(Photo: Gilary Torres)

Make poetry in the cave

In these days when only coronavirus and social isolation are spoken of, I remembered when David, before being king, needed to hide inside a cave to protect himself from the “invisible traps” of his enemies. Did you know that some of the psalms were written while he was “trapped” there? Psalm 142 was one of them. Rereading this prayer of the man after God’s heart, I made some observations that I would like to share with you.

To begin with, David wept all his laments before the Lord (v. 1-3). While complaints rain daily on social networks, why not share your anguish with those who can really do something for us? It can be the boredom of having to stay home every day or the fact that you can not find basic items in supermarkets because people are panic-shopping and stockpiling.
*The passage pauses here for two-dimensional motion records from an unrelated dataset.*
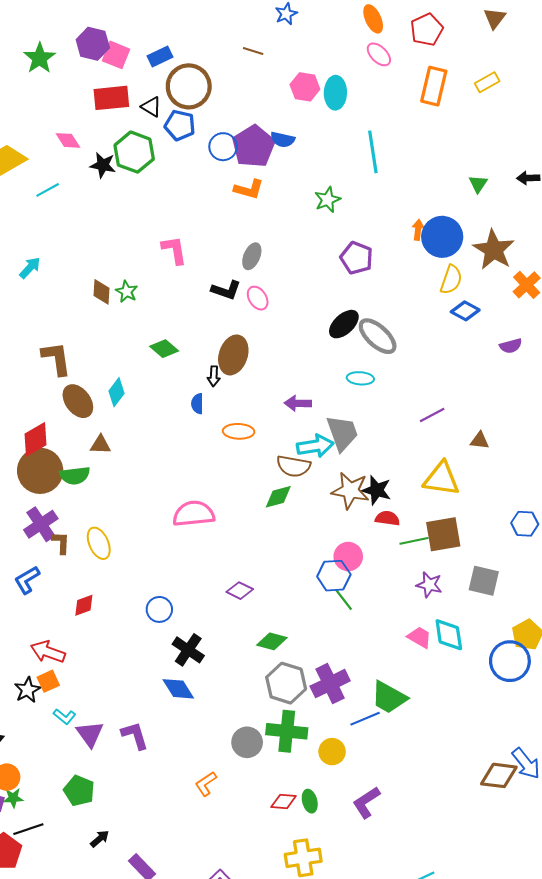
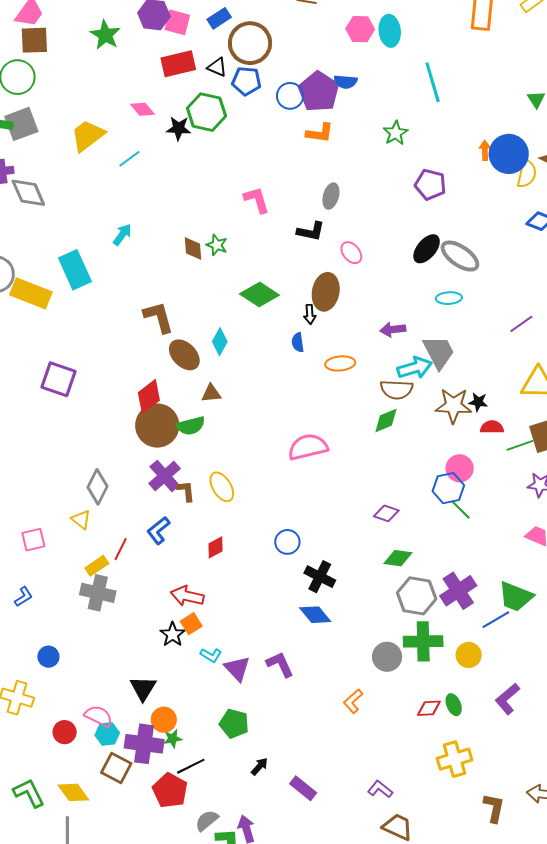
yellow semicircle: (451, 280) -> (527, 174), moved
pink ellipse: (258, 298) -> (351, 253), moved
green diamond: (164, 349) -> (259, 294), size x1.4
black star: (377, 490) -> (478, 402), size x0.7
purple diamond: (240, 591) -> (386, 513), moved

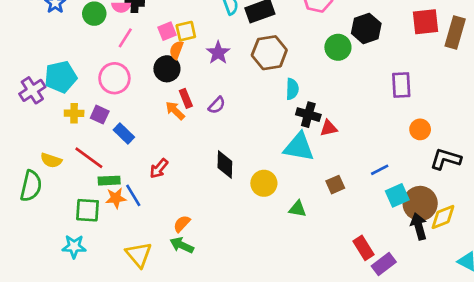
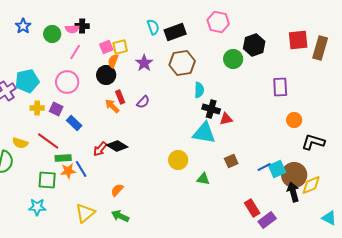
black diamond: (225, 164) -> (117, 146), moved, turned -60
blue line: (380, 170) -> (264, 167), moved
green arrow: (182, 245) -> (120, 216), moved
yellow triangle: (139, 255) -> (85, 213), turned 30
However, David does not end the Psalm in lament. For, as we well know, only to complain is no use, right? After getting all out his chest, he then begins to walk contrary to the problem. “You’re all I have, my only hope in this life, my last chance for help” (Psalm 142:5 TPT), he says.

At this time when many are without point of reference, we can use our time to worship God and declare who He is. This I even encourage you to publish on your social networks in order to bring hope to the desperate.

And so it was that from another “bad day” in the cave, a beautiful poetry arose in David’s heart that inspires thousands to this day. Likewise, do not allow your days in the “cave” to become tedious and full of anguish and complaint.

Instead, make them an opportunity to pour out your heart before God, recognize who He is, and let yourself be inspired to create something new. It could be a poetry, a project you have been putting off or a new recipe you have always wanted to try. After all, today the cave is inevitable, but poetry is optional!